Résilience alimentaire, mode d'emploi
(3ème partie)
Nouvel épisode dans la
véritable saga de la transition alimentaire qui s'ouvre à nous et
dont le livre proposé par Les greniers d'abondance a déjà fait ici
l'objet de deux éclairages (voir chroniques 116 et 118). Poursuivons
donc avec une saga dans la saga, à savoir une réappropriation
hautement symbolique et véritable nerf de la guerre :
l'autonomie en matière de semences. Le sujet est désormais assez
connu puisque de grands groupes privés semenciers, qui monopolisent
depuis la révolution verte et la mise en place de l'agriculture dite
« conventionnelle » une activité traditionnellement
réalisée par les paysans eux-mêmes, ont été mis en cause.

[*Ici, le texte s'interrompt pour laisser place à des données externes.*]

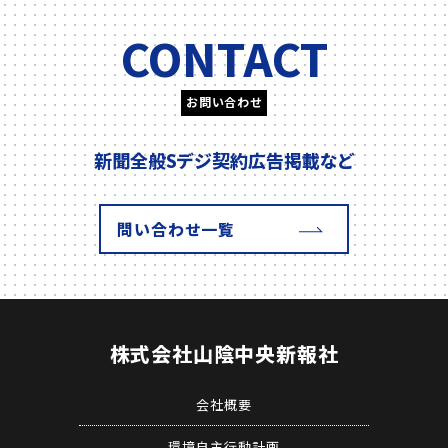
CONTACT
お問い合わせ
新聞全般
Sデジ契約
広告掲載
など
問い合わせ一覧
株式会社
山陰中央新報社
会社概要
環境自主行動計画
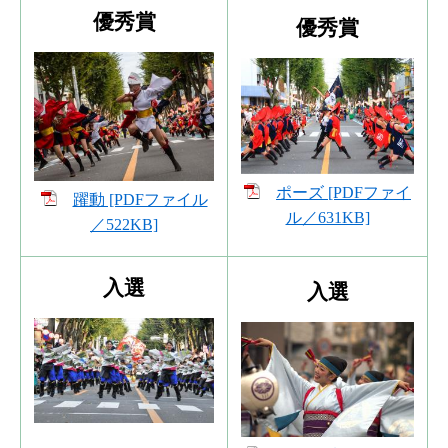
優秀賞
優秀賞
ポーズ [PDFファイ
躍動 [PDFファイル
ル／631KB]
／522KB]
入選
入選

Parallèlement, il y a eu un processus de redécouverte et la volonté
de préserver les variétés anciennes pour différents motifs allant
du goût meilleur à la désolation face au paysage esthétiquement
de plus en plus pauvre des produits proposés (pensez aux tomates),
en passant bien sûr par une prise de conscience face à ce qui était
en train de se jouer en matière de perte de biodiversité cultivée
et d'indépendance concernant le processus même de développement de
toute plante. On peut donc dire que les choses ont bougé mais pas
suffisamment au regard des enjeux qui se profilent à l'horizon, pour
ne pas dire qui le façonnent déjà.
L'argument majeur réside dans
le fait que les variétés homogènes produites par une filière
toujours très concentrée contribuent donc à la perte de
biodiversité (en général, si on prend aussi en compte l'usage de
beaucoup d'intrants chimiques et le faible engagement dans la
recherche à des fins de culture biologique), à la non-valorisation
d'un patrimoine naturel local source de diversification alimentaire
pour une population en bonne santé et à un manque d'adaptation
rapide aux effets déjà avérés du changement climatique. Or ces
effets diffèrent d'un territoire à l'autre et donc développer des
filières locales de sélection, multiplication et distribution
serait un moyen tout d'abord pour faire cesser un monopole un peu
douteux quant à ses appuis dans le monde politique et à ses
finalités somme toute bien commerciales. Comment se fait-il en effet
qu'un sujet aussi sensible, le bien commun pour le bien commun par
excellence, c'est-à-dire les semences pour le besoin alimentaire,
soit à ce point monopolisé par le secteur privé et fasse en
plus l'objet d'une gestion verticale tout comme celle du pouvoir en
général dans notre cher pays ? Là encore, ne marche-t-on pas
sur la tête et ne serait-il pas grand temps de s'inscrire dans une
plus saine perspective ? Et là encore, bonne nouvelle, les
collectivités locales ont un rôle déterminant à jouer pour
stimuler l'apparition de nouveaux outils et pour soutenir le
développement de ceux déjà existants. Cela peut passer par
l'installation de semanciers professionnels comme Union Bio Semences
en Ile-de-France dont la création prouve bien qu'un partenariat avec
les services de l'Etat (ici l'agence de l'eau), dans une optique
plurisectorielle aboutit à des résultats. Cela peut aussi passer
par le soutien aux maisons des semences paysannes comme il en existe
notamment à Rouen. Il s'agit ensuite de stimuler la recherche
participative, incluse vis-à-vis des agriculteurs qui sont les
premiers concernés et souvent les meilleurs connaisseurs des
variétés employées, de ce que pourrait apporter l'innovation pour
répondre mieux à leurs besoins. Autant dire que, là encore, il
s'agit d'une véritable révolution culturelle car la recherche ne se
fait classiquement pas de la sorte, surtout dans un pays qui n'a eu
de cesse de cloisonner les secteurs d'activités et de sous-valoriser
dans ses représentations « modernes » le savoir paysan.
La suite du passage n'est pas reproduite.